▶ **Activity**: In the listing that follows, the lines starting at the one containing "106 10 ΓΥΜΝΑΣΤΙΚΟΣ ΑΘΛΗΤΙΚΟΣ" and ending at the one containing "ΣΥΛΛΟΓΟΣ ΥΠΕΡΙΩΝ ΤΟΥΜΠΑΣ 20 84 104" are to be returned exactly, both boundary lines included, and no others.

▶ **Information shown**:
+===+

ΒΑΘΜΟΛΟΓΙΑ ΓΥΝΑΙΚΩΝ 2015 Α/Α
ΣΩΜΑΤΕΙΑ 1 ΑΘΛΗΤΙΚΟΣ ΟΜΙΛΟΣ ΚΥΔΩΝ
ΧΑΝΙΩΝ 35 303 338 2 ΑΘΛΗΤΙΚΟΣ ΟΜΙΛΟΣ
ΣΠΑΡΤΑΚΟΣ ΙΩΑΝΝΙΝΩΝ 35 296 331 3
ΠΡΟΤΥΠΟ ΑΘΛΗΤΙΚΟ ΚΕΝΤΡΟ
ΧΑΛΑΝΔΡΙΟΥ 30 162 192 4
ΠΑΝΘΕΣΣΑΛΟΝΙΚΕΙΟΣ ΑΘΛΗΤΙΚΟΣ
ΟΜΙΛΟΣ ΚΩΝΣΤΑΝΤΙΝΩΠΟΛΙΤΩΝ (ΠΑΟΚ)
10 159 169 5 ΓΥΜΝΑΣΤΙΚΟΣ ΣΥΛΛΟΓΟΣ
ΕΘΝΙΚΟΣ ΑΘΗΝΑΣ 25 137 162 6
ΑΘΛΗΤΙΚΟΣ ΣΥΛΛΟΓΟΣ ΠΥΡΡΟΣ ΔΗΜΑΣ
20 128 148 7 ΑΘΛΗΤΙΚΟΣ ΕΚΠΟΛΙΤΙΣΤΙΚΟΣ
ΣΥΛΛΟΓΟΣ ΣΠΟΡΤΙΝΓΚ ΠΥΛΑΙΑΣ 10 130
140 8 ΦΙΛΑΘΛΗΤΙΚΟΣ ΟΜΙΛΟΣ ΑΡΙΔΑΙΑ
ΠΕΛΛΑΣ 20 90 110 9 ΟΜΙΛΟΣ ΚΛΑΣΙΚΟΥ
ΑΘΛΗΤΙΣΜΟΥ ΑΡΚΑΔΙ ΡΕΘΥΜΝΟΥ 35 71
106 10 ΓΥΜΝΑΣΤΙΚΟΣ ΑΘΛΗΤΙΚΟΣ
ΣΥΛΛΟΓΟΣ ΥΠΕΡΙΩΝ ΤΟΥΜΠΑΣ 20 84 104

+===+

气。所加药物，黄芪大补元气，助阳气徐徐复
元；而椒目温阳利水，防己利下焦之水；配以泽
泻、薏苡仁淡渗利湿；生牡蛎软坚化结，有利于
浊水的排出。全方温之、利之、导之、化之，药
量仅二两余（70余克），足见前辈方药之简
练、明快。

+===+

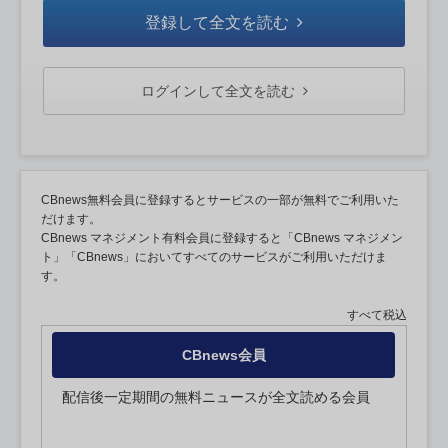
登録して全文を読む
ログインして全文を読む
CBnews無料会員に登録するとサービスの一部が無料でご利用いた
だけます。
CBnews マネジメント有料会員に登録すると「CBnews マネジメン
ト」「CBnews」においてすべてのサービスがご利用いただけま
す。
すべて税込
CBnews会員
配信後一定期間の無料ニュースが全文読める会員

+===+

▶ **Task result**:
106 10 ΓΥΜΝΑΣΤΙΚΟΣ ΑΘΛΗΤΙΚΟΣ
ΣΥΛΛΟΓΟΣ ΥΠΕΡΙΩΝ ΤΟΥΜΠΑΣ 20 84 104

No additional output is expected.